■ Saved data entries ■
= = = = = = =

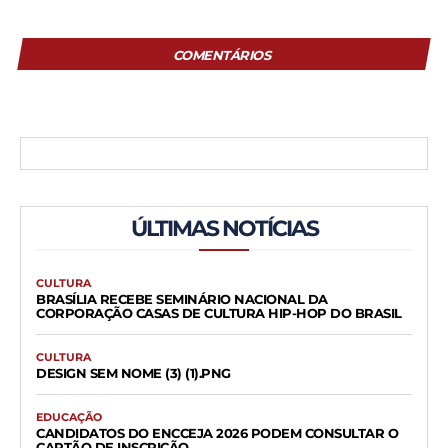
COMENTÁRIOS
ÚLTIMAS NOTÍCIAS
CULTURA
BRASÍLIA RECEBE SEMINÁRIO NACIONAL DA
CORPORAÇÃO CASAS DE CULTURA HIP-HOP DO BRASIL
CULTURA
DESIGN SEM NOME (3) (1).PNG
EDUCAÇÃO
CANDIDATOS DO ENCCEJA 2026 PODEM CONSULTAR O
CARTÃO DE INSCRIÇÃO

= = = = = = =

With the images omitted, repeat all the data word for word.

COMENTÁRIOS
ÚLTIMAS NOTÍCIAS
CULTURA
BRASÍLIA RECEBE SEMINÁRIO NACIONAL DA
CORPORAÇÃO CASAS DE CULTURA HIP-HOP DO BRASIL
CULTURA
DESIGN SEM NOME (3) (1).PNG
EDUCAÇÃO
CANDIDATOS DO ENCCEJA 2026 PODEM CONSULTAR O
CARTÃO DE INSCRIÇÃO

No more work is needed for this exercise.